The development of the digital era has increased the need for statistical literacy and data interpretation skills as essential competencies for the 21st century. However, some students still have difficulty interpreting relationships between data. The application of the Understanding by Design (UbD) learning design framework and the deep learning approach in instructional modules has been widely carried out, but those that integrate both in the development of instructional modules for learning bivariate data are still limited.
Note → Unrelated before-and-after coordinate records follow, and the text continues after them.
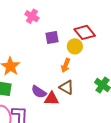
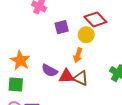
purple semicircle: (39, 92) -> (50, 71), moved
red triangle: (51, 99) -> (66, 76), moved

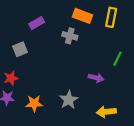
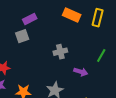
gray cross: (70, 36) -> (60, 52), moved, turned -32
gray square: (20, 49) -> (22, 36), moved

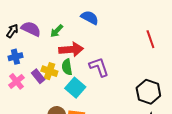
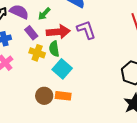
purple L-shape: (99, 67) -> (86, 30), moved
purple rectangle: (38, 76) -> (31, 33), moved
Therefore, the purpose of this study is to develop a valid and effective deep learning-based instructional module using Understanding by Design for learning bivariate data. The type of research conducted is research and development (RD) with the ADDIE development model (Analysis, Design, Development, Implementation, and Evaluation). The subjects of the study were 29 11th-grade students. Data collection was carried out using test and non-test techniques. The instruments used were validation sheets and pretest and posttest question sheets. Based on the validator's assessment, the developed instructional module produced a total average score of 3.40 which is included in the "valid" validity level. As for the results of the students' pretest and posttest, the developed instructional module was declared effective as assessed by an n-gain score of 0.32, which means there was an increase in learning outcomes between before and after the use of the developed instructional module with the criteria of "medium". Based on the results of the study, it can be concluded that the developed instructional module is valid and effective for use for learning bivariate data. These findings indicate that the integration of the deep learning approach and the Understanding by Design framework not only improves student learning outcomes but also helps students build a deeper conceptual understanding in interpreting data and understanding the relationships between variables meaningfully.